- _Problem to work on_: For each record that follows, restate the text exactly and drop the pictures.
-- The data follows --
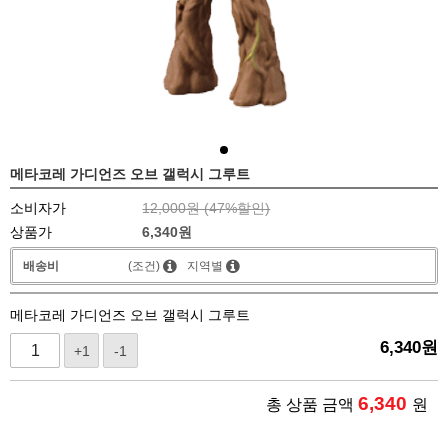
메타코레 가디언즈 오브 갤럭시 그루트
소비자가
12,000원 (
47
%할인)
상품가
6,340
원
배송비
(조건)
지역별
메타코레 가디언즈 오브 갤럭시 그루트
6,340
원
+1
-1
6,340
총 상품 금액
원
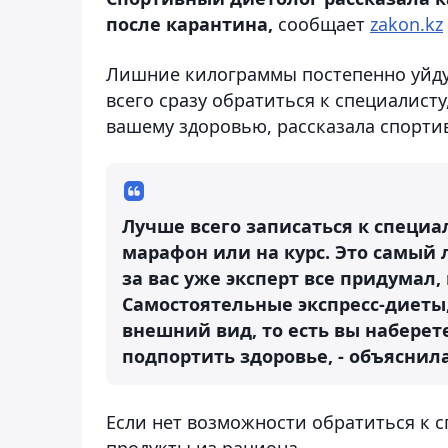
после карантина,
сообщает
zakon.kz
Лишние килограммы постепенно уйдут
всего сразу обратиться к специалист
вашему здоровью, рассказала спорти
Лучше всего записаться к специа
марафон или на курс. Это самый
за вас уже эксперт все придумал, 
Самостоятельные экспресс-диеты,
внешний вид, то есть вы наберете
подпортить здоровье, - объяснил
Если нет возможности обратиться к 
продукты из рациона.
-- The data concluded --
- _Task response_:
메타코레 가디언즈 오브 갤럭시 그루트
소비자가
12,000원 (
47
%할인)
상품가
6,340
원
배송비
(조건)
지역별
메타코레 가디언즈 오브 갤럭시 그루트
6,340
원
+1
-1
6,340
총 상품 금액
원
после карантина,
сообщает
zakon.kz
Лишние килограммы постепенно уйдут
всего сразу обратиться к специалист
вашему здоровью, рассказала спорти
Лучше всего записаться к специа
марафон или на курс. Это самый
за вас уже эксперт все придумал, 
Самостоятельные экспресс-диеты,
внешний вид, то есть вы наберете
подпортить здоровье, - объяснил
Если нет возможности обратиться к 
продукты из рациона.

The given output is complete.